UMA MULHER FANTÁSTICA (Una Mujer Fantástica, 2017, de Sebastián Lelio): Vencedor do Oscar 2018 de melhor filme estrangeiro, o chileno Uma Mulher Fantástica dá novo significado ao luto quando transfere o tema para a perspectiva de uma mulher transexual. Força e originalidade são extraídas do relato somente com essa mudança de cenário: afinal, é devastadora a situação em que se encontra Marina (Daniela Vega, ótima), proibida de viver quase todos os rituais do luto (o velório de seu parceiro, o abraço reconfortante da família) simplesmente por ser transexual. Mas o bacana de Uma Mulher Fantástica é não abordar a questão da sexualidade como panfletagem, preferindo negar sentimentos fáceis (ao contrário dos estereótipos, a protagonista é uma mulher independente, trabalhadora e talentosa) ou interferências sensoriais e estéticas — e, ainda assim, quando as evoca, o resultado é emblemático, como na sequência em que protagonista encara uma intensa ventania, uma clara metáfora da contracorrente diária que ela enfrenta na vida, ou como na cena em que ela, nua, coloca um espelho no meio das pernas, refletindo aquilo que a define: o rosto e não qualquer órgão genital que ela tenha ou deixe de ter. Uma Mulher Fantástica é de uma delicadeza tremenda — característica que o cinema de língua latina domina com maestria nos melhores exemplares que se encaixam em relatos como esse —, e a vitória no Oscar de filme estrangeiro é dupla: pela celebração da representatividade e pela excelência cinematográfica.

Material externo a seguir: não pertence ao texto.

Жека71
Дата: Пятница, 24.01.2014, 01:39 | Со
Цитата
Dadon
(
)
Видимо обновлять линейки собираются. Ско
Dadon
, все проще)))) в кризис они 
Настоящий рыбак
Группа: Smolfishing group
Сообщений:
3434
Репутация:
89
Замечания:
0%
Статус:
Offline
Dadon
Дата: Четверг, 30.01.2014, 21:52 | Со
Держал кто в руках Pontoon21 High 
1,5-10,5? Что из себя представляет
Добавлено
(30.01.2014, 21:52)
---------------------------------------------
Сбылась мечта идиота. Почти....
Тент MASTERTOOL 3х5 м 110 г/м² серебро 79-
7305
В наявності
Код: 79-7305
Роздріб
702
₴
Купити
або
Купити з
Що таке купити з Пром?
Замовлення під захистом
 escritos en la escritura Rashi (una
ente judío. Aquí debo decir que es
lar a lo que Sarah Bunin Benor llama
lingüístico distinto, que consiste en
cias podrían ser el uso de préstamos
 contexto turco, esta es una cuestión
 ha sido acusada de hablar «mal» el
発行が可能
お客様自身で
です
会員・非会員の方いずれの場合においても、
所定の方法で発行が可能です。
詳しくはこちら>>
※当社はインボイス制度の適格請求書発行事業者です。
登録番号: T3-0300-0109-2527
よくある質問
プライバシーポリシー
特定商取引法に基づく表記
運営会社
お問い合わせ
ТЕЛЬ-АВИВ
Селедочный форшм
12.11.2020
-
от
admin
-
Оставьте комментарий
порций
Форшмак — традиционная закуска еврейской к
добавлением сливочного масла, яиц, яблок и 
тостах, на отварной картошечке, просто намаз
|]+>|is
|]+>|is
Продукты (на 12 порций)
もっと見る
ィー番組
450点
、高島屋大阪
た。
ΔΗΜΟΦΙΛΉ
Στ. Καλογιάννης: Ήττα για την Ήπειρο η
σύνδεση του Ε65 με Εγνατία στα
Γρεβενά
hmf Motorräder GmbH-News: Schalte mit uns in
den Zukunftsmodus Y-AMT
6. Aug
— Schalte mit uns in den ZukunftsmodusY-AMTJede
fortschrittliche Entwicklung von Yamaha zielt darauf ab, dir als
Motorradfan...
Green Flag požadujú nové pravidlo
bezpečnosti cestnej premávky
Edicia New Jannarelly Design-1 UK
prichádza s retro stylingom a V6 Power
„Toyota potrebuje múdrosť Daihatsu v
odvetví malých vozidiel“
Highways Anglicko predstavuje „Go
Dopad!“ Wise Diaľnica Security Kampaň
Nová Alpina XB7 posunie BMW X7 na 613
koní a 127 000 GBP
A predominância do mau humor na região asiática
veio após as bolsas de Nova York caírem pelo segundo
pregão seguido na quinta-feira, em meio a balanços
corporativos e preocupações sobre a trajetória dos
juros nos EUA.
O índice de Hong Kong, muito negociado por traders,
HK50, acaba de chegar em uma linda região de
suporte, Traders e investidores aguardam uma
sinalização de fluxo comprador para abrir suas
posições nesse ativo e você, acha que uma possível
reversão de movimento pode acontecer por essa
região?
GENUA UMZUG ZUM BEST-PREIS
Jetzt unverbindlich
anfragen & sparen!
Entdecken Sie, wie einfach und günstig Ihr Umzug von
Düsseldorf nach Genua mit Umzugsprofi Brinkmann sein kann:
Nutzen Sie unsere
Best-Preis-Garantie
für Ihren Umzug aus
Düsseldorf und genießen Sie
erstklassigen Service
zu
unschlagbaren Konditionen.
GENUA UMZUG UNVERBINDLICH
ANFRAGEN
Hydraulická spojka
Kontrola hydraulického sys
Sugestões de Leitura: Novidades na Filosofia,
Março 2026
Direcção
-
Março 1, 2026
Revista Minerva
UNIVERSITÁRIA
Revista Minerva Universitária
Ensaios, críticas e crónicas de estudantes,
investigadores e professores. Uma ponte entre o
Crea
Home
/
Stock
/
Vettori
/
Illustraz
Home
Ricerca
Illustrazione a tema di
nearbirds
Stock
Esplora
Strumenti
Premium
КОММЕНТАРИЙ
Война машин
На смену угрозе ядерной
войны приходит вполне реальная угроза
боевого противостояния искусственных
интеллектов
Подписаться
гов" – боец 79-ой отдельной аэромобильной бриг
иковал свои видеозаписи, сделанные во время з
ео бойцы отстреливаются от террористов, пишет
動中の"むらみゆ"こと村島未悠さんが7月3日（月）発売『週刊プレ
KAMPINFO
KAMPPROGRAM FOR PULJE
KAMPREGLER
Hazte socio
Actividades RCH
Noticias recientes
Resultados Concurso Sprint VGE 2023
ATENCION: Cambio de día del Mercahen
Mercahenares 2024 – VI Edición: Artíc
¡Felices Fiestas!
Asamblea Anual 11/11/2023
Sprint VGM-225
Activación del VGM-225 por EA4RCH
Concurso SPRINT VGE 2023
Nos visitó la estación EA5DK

VINGADORES: GUERRA INFINITA (Avengers: Infinity War, 2018, de Anthony e Joe Russo): Sucesso estratosférico de bilheteria e inclusive de comoção por parte da crítica, Vingadores: Guerra Infinita é o perfeito exemplo de como filmes de super heróis são uma verdadeira paixão. Para quem a tem, o que se vê é um filme inovador, marcante e corajoso. Já quando você não se empolga de forma equivalente, como é o meu caso, a situação é um mistério: no máximo bacana, Guerra Infinita não passa de outra diversão de momento. Com o grande mérito de demonstrar plena segurança em um ponto que poderia ser sua ruína — o timing e relevância de incontáveis personagens e universos —, o longa tem a seu favor um vilão de forte presença e que finalmente desperta algum sentimento de ameaça. Entretanto, além da duração tão demasiada quanto inevitável, Guerra Infinita frustra mesmo é quando, ironicamente, tenta colocar em prática as consequências da ameaça tão anunciada pelo vilão: o projeto tanto não tem culhões para traçar um destino drástico para determinado personagem quando sugere a chance quanto encerra essa primeira parte (outra virá em 2019) propondo certo pesar por uma situação que sabemos ser perfeitamente reversível, uma vez que incontáveis franquias já estão encomendadas para os próximos anos. Não precisávamos de um plot twist raso e até mesmo oportunista como esse.